* Exercise brief: For the data below, restate word for word only the lines from the line containing "Southern Germany, Au" through the line containing "solutions, and encou", both ends included.
━━━ Excerpted data
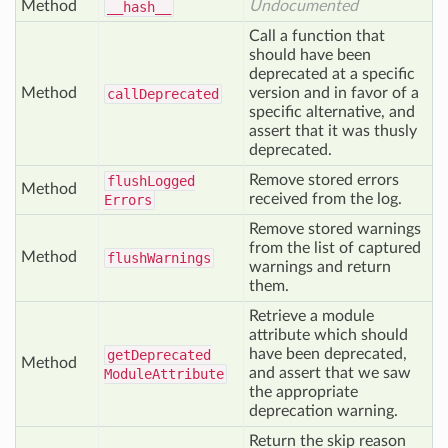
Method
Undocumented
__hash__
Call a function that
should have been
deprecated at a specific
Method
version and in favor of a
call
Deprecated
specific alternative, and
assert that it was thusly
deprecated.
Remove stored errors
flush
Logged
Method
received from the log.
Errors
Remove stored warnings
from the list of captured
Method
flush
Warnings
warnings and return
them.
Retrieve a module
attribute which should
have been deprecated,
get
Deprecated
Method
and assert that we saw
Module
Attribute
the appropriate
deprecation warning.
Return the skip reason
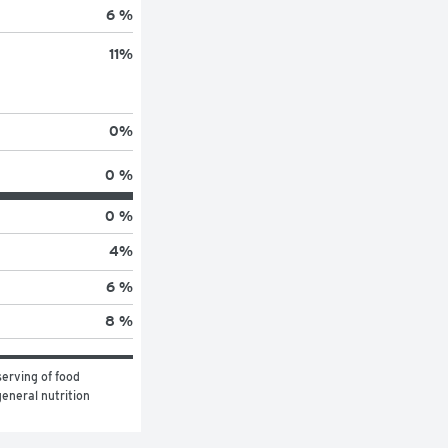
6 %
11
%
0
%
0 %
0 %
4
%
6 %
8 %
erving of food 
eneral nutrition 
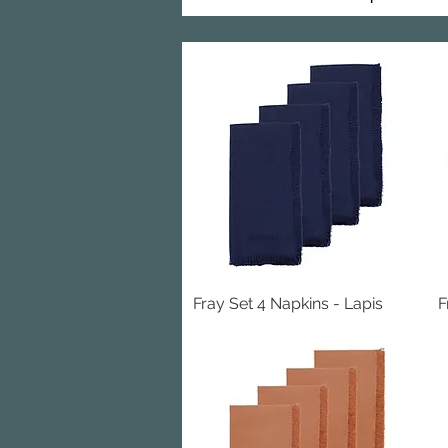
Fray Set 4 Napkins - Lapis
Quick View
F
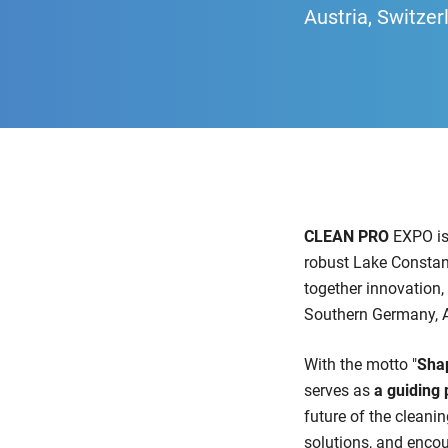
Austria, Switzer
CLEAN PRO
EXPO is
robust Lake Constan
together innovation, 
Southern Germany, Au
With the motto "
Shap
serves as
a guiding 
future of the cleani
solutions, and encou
━━━━━━
━━━ Excerpted data
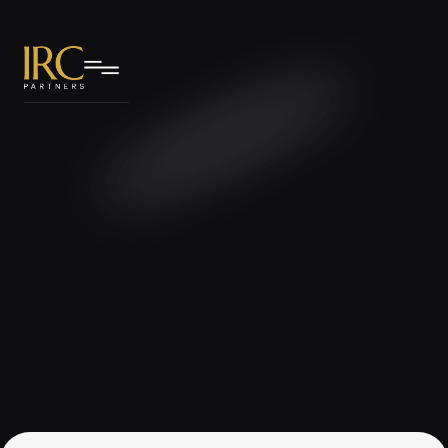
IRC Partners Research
━━━━━━
━━━ Excerpted data
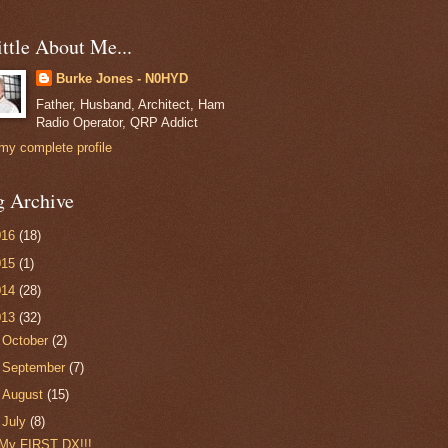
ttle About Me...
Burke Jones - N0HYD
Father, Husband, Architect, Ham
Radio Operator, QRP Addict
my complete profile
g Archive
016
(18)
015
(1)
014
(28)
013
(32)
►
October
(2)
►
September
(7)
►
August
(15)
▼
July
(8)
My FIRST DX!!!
━━━━━━
* Answer space:
Southern Germany, Au
With the motto "
Shap
serves as
a guiding 
future of the cleani
solutions, and encou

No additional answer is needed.